# exercises for YOU (and maybe your horse)



## pheobe111 (Feb 18, 2019)

Hi! 

So in short, the winter hasnt been very kind to me, or university lol. 

im looking for some good exercises that you guys might do to kinda layer off the winter fluffies??

My boy is getting kinda chunky as well so maybe something horse related so it could benefit him as well. either ground work or under saddle exercises. My fitness test for my job is coming up in a few months so i should probably get on it considering i let myself get to 170lbs (heaviest i’ve ever been).

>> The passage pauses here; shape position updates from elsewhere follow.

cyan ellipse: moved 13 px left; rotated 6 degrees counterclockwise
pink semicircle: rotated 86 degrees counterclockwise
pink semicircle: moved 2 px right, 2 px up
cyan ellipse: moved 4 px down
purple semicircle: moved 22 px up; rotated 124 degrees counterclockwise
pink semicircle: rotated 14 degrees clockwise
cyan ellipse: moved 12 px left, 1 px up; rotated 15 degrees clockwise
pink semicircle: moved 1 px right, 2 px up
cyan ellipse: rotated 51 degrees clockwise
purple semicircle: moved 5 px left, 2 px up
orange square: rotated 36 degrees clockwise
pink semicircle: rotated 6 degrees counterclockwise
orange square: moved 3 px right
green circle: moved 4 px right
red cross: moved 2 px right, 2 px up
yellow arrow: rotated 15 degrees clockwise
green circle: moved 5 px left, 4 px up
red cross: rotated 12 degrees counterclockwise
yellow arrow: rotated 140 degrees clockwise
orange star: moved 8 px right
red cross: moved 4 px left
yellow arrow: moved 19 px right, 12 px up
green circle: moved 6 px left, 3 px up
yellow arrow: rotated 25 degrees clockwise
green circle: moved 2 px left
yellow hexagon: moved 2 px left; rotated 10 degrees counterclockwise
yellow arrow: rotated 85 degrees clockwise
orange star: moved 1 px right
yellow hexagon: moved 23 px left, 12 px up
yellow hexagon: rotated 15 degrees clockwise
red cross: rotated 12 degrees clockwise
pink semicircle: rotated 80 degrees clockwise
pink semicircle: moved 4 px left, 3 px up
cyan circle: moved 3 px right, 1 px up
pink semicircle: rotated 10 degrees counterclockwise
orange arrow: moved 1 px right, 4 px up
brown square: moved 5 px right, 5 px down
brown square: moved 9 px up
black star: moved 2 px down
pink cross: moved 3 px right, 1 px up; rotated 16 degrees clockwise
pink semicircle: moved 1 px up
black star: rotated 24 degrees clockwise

open to all recommendations 🙂


----------



## ACinATX (Sep 12, 2018)

If you want to both lose weight, go on treks. You on the ground, him on a lead rope. Start off walking, but work up to jogging / trotting. Go over poles -- both of you! Hmm... looking at your avatar and all that snow... guess I'm going to add that this would be weather permitting...


----------



## pheobe111 (Feb 18, 2019)

ACinATX said:


> If you want to both lose weight, go on treks. You on the ground, him on a lead rope. Start off walking, but work up to jogging / trotting. Go over poles -- both of you! Hmm... looking at your avatar and all that snow... guess I'm going to add that this would be weather permitting...


*fingers crossed* i think we might be done with our winter 😁


----------



## Jolly101 (Jul 2, 2018)

For you: the gym, if possible. Exercises focusing on legs, abs and upper back. I like planks, squats, leg lifts and pretty much anything that sneaks in exercise without me noticing (hikes, swimming, etc) haha. I prefer weight lifting over cardio. 

For your horse, I agree with ACinATX, but that is difficult to do in the snow. However, as long as there isn't much ice, your could start trail riding or walking around the property. You could also have your horse do some belly lifts:


----------



## pheobe111 (Feb 18, 2019)

Just had an insane workout at the gym and was able to burn 1,300 calories 😁


----------



## Thundering Hooves (Dec 16, 2019)

For you I would say lots of legs and core for ridding I would just look up some on pintrest.


----------